[SUPPLIED MATERIAL]:

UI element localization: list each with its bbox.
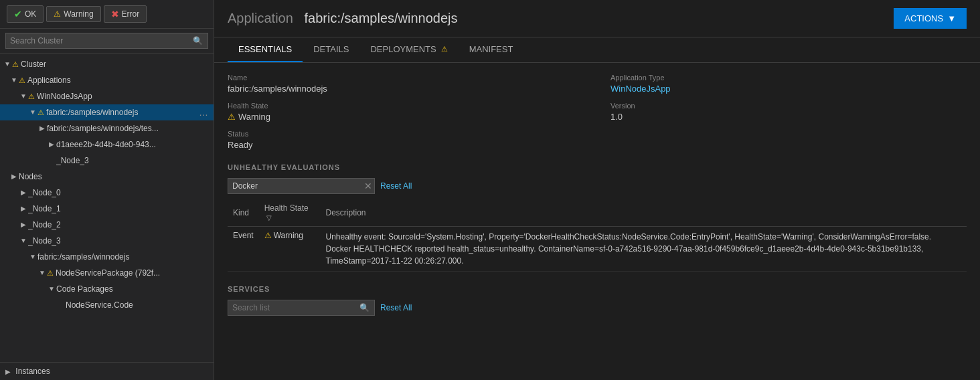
tab-manifest-label: MANIFEST (469, 44, 513, 54)
tab-deployments[interactable]: DEPLOYMENTS ⚠ (359, 37, 458, 62)
error-button[interactable]: ✖ Error (104, 5, 147, 23)
ok-label: OK (25, 9, 36, 19)
search-list-wrap: 🔍 (228, 300, 375, 316)
row-desc-2: Docker HEALTHCHECK reported health_statu… (326, 243, 962, 267)
deployments-warn-icon: ⚠ (441, 45, 448, 54)
error-icon: ✖ (111, 9, 119, 19)
row-desc: Unhealthy event: SourceId='System.Hostin… (321, 227, 967, 272)
node3-app-expander: ▼ (28, 250, 37, 264)
node0-expander: ▶ (19, 186, 28, 199)
node1-label: _Node_1 (28, 202, 61, 215)
health-filter-icon[interactable]: ▽ (266, 214, 272, 221)
content-area: Name fabric:/samples/winnodejs Applicati… (214, 63, 980, 380)
warning-label: Warning (64, 9, 93, 19)
title-value: fabric:/samples/winnodejs (305, 11, 458, 25)
name-value: fabric:/samples/winnodejs (228, 84, 584, 94)
health-value: ⚠ Warning (228, 112, 584, 122)
unhealthy-reset-all[interactable]: Reset All (380, 181, 412, 191)
fabric-winnodejs-warn-icon: ⚠ (37, 106, 44, 119)
version-value: 1.0 (610, 112, 967, 122)
tree-code-packages[interactable]: ▼ Code Packages (0, 281, 214, 297)
tab-essentials[interactable]: ESSENTIALS (228, 37, 303, 62)
app-type-field: Application Type WinNodeJsApp (610, 74, 967, 94)
fabric-winnodejs-label: fabric:/samples/winnodejs (46, 106, 138, 119)
warning-button[interactable]: ⚠ Warning (46, 6, 100, 22)
status-label: Status (228, 130, 584, 138)
tree-cluster[interactable]: ▼ ⚠ Cluster (0, 56, 214, 72)
status-bar: ✔ OK ⚠ Warning ✖ Error (0, 0, 214, 29)
tree: ▼ ⚠ Cluster ▼ ⚠ Applications ▼ ⚠ WinNode… (0, 54, 214, 362)
name-field: Name fabric:/samples/winnodejs (228, 74, 584, 94)
tree-partition[interactable]: ▶ d1aeee2b-4d4b-4de0-943... (0, 136, 214, 153)
ok-button[interactable]: ✔ OK (7, 5, 44, 23)
filter-clear-icon[interactable]: ✕ (364, 181, 372, 191)
tree-nodes[interactable]: ▶ Nodes (0, 169, 214, 185)
filter-input[interactable] (228, 178, 375, 194)
nodeservice-code-expander (56, 298, 66, 312)
cluster-expander: ▼ (3, 58, 12, 71)
nodes-expander: ▶ (9, 170, 19, 183)
status-field: Status Ready (228, 130, 584, 150)
service-label: fabric:/samples/winnodejs/tes... (47, 122, 159, 135)
unhealthy-section: UNHEALTHY EVALUATIONS ✕ Reset All Kind H… (228, 163, 967, 272)
nodeservice-code-label: NodeService.Code (66, 298, 133, 312)
essentials-grid: Name fabric:/samples/winnodejs Applicati… (228, 74, 967, 150)
tab-details[interactable]: DETAILS (303, 37, 359, 62)
status-value: Ready (228, 140, 584, 150)
health-label: Health State (228, 102, 584, 110)
node2-expander: ▶ (19, 218, 28, 231)
instances-expander: ▶ (5, 368, 11, 375)
tab-deployments-label: DEPLOYMENTS (370, 44, 436, 54)
tree-node3[interactable]: ▼ _Node_3 (0, 233, 214, 249)
search-cluster-input[interactable] (5, 33, 208, 49)
actions-chevron: ▼ (947, 13, 956, 23)
row-desc-1: Unhealthy event: SourceId='System.Hostin… (326, 231, 962, 243)
winnodejsapp-label: WinNodeJsApp (37, 90, 92, 103)
node3-app-label: fabric:/samples/winnodejs (37, 250, 129, 264)
node3-replica-label: _Node_3 (56, 154, 89, 167)
winnodejsapp-warn-icon: ⚠ (28, 90, 35, 103)
service-pkg-expander: ▼ (37, 266, 47, 280)
version-field: Version 1.0 (610, 102, 967, 122)
actions-label: ACTIONS (904, 13, 943, 23)
tab-details-label: DETAILS (313, 44, 349, 54)
tab-manifest[interactable]: MANIFEST (459, 37, 524, 62)
sidebar: ✔ OK ⚠ Warning ✖ Error 🔍 ▼ ⚠ Cluster ▼ ⚠… (0, 0, 214, 380)
tree-node1[interactable]: ▶ _Node_1 (0, 201, 214, 217)
tree-node3-replica[interactable]: _Node_3 (0, 153, 214, 169)
app-type-value[interactable]: WinNodeJsApp (610, 84, 967, 94)
code-packages-expander: ▼ (47, 282, 56, 296)
node3-label: _Node_3 (28, 234, 61, 248)
search-list-input[interactable] (228, 300, 375, 316)
sidebar-instances[interactable]: ▶ Instances (0, 362, 214, 380)
service-pkg-warn-icon: ⚠ (47, 266, 54, 280)
title-prefix: Application (228, 11, 293, 25)
health-warn-icon: ⚠ (228, 112, 236, 122)
tree-node3-app[interactable]: ▼ fabric:/samples/winnodejs (0, 249, 214, 265)
cluster-warn-icon: ⚠ (12, 58, 19, 71)
services-filter-bar: 🔍 Reset All (228, 300, 967, 316)
col-kind: Kind (228, 199, 259, 227)
services-title: SERVICES (228, 285, 967, 293)
tree-service-pkg[interactable]: ▼ ⚠ NodeServicePackage (792f... (0, 265, 214, 281)
more-button[interactable]: … (196, 106, 211, 119)
node1-expander: ▶ (19, 202, 28, 215)
fabric-winnodejs-expander: ▼ (28, 106, 37, 119)
tree-nodeservice-code[interactable]: NodeService.Code (0, 297, 214, 313)
tree-service[interactable]: ▶ fabric:/samples/winnodejs/tes... (0, 120, 214, 136)
tree-node0[interactable]: ▶ _Node_0 (0, 185, 214, 201)
service-expander: ▶ (37, 122, 47, 135)
actions-button[interactable]: ACTIONS ▼ (894, 8, 967, 29)
ok-icon: ✔ (14, 9, 22, 19)
warning-icon: ⚠ (54, 9, 61, 19)
service-pkg-label: NodeServicePackage (792f... (56, 266, 160, 280)
tree-node2[interactable]: ▶ _Node_2 (0, 217, 214, 233)
services-reset-all[interactable]: Reset All (380, 303, 412, 312)
tabs: ESSENTIALS DETAILS DEPLOYMENTS ⚠ MANIFES… (214, 37, 980, 63)
instances-label: Instances (15, 367, 50, 376)
tree-applications[interactable]: ▼ ⚠ Applications (0, 72, 214, 88)
tree-fabric-winnodejs[interactable]: ▼ ⚠ fabric:/samples/winnodejs … (0, 104, 214, 120)
node0-label: _Node_0 (28, 186, 61, 199)
tree-winnodejsapp[interactable]: ▼ ⚠ WinNodeJsApp (0, 88, 214, 104)
nodes-label: Nodes (19, 170, 42, 183)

[WORK TO BE COMPLETED]:
Go over the entries above and say how many lines hold the string "actions", with no other text.

[RESULT OF THIS EXERCISE]:
3